10 Nisan 2010 Cumartesi

Güzel günler, bizi bekler :)

Merhabalar sevgili okur,

Her ne kadar son zamanlarda gündemi biraz geriden takip ediyor olsam da burs için finalistler açıklandı. :) Bület Bayarslan, Selen Yamak, Özgün Uçar, Tuğba Tuluk, Baki Berk Kayalar ve yedeklerde de Gökhan Balıkçı ve Birge Yalçın için çoo..ok sevindim. Biliyorum ki hepsi bu bursu hak ediyor. Özlem Hanıma da bir kere daha bu fikrinden dolayı teşekkür ediyorum. Tabii ki interraile çıkmayı düşleyen herkes bu finalistlerin arasında olmak isterdi. Ama 5 talihli bu düşünü daha kolay gerçekleştirebiliyor şimdi. Umarım önümüzdeki yıllarda daha fazla insana daha fazla olanak sağlanabilir ve Özlem Hanımın bu girişimi pek eğlenceli bir örnek olur. Ben kendi adıma bu durumdan çok memnunum ve çok eğlendim.

;)

4 Ocak 2010 Pazartesi

Gündüz Düşleri

Birkaç saat önce İstanbul'a döndüm, ruhum muhtemelen Ege kıyılarında geziniyordur. Küçük Prens belki Martı Jonathan ile birlikte bir iki duble birşeyler içiyordur. Zeki Paşa ne yapıyordur acaba?

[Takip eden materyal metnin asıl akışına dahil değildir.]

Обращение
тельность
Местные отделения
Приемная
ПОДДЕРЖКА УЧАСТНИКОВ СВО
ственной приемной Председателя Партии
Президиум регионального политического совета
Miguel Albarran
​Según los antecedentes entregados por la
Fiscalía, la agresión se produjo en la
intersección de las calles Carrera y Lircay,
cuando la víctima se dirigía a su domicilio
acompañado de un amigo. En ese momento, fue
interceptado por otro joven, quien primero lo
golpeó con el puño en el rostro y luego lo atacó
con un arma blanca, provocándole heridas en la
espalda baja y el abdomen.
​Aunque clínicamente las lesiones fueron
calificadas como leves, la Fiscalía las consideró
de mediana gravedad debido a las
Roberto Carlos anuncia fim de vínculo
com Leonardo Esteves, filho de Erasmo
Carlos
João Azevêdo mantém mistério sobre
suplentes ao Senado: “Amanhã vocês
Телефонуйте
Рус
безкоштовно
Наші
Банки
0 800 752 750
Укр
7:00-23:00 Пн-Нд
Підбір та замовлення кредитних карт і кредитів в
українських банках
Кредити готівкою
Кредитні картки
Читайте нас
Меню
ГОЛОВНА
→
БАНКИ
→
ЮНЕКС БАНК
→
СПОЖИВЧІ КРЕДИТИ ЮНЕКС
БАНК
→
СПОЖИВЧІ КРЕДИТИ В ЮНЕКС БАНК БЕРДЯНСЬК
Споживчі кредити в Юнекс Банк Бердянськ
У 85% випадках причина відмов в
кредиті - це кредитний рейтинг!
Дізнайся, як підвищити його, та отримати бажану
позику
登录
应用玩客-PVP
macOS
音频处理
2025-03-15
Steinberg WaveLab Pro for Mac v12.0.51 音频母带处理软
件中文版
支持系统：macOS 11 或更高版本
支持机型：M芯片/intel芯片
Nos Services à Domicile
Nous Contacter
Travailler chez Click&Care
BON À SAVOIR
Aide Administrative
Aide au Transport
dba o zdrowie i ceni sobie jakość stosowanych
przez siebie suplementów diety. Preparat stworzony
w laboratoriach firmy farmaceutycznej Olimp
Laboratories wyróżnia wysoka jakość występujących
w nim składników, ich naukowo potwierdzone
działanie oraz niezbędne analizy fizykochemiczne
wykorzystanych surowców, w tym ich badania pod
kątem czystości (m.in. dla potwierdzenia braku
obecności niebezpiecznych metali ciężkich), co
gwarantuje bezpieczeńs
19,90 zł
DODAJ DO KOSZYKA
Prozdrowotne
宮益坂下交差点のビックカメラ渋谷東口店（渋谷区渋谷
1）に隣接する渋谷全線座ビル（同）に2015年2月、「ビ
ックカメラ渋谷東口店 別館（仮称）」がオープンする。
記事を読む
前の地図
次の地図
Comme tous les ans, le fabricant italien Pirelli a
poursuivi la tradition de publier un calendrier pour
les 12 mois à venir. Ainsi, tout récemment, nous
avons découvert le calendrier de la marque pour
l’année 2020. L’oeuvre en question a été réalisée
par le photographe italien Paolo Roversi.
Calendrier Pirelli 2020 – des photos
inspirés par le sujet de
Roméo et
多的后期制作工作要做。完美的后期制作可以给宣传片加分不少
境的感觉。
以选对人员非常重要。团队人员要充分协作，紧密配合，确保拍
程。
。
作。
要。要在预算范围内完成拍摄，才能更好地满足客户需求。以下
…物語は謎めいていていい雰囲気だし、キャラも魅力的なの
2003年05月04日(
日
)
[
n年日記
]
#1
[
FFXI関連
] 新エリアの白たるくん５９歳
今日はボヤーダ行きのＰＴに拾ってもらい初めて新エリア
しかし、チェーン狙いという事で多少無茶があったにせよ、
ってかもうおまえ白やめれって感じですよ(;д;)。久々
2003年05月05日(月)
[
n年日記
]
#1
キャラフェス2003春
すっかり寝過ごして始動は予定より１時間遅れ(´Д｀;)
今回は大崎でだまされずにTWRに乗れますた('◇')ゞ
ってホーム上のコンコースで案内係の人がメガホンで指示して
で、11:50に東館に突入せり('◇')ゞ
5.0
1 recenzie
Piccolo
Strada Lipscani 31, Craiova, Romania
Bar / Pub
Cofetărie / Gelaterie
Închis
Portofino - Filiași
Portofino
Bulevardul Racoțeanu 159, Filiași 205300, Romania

Sanırım yaşanmışlığın pek de önemi yok. Önemli olan nasıl hatırladığın. Ama Bodrum'u hatırlamak yetmiyor şu an. Kendime renkli iplerden yollar çizdiğim rüyalar görüyorum. Jonathan'ın peşi sıra uçuyorum bazen. Meyvesini ağaların değil de çocukların yediği bir/n şeftali ağacıyla sohbet ediyorum. Motosikletin arkasında etrafı izlerken rüzgar yüzümü yalıyor. Yel değirmenlerine selam veriyorum.O değil de, buralarda bir yerlerde "Anılardan/Hayallerden sıyrıl, şimdiye dön" tuşu olmalıydı. Yoksa aklım Bodrum'da mı kaldı? Sahi yarın son!..

Yarın Genç Gezginler Seyahat Bursu başvuruları için son gün sevgili okur. Yani bir ihtimal bu satırlar blogta yazdığım son satırlar. Bir diğer ihtimal ki bu beni benden alıyor, yeni yepyeni İnterrail yazılarıyla görüşeceğimiz anlamına geliyor.

Herkese yeni yılın sağlık, mutluluk, taptaze düşler, keyifli yollar ve ve ve umut getirmesini dilerim...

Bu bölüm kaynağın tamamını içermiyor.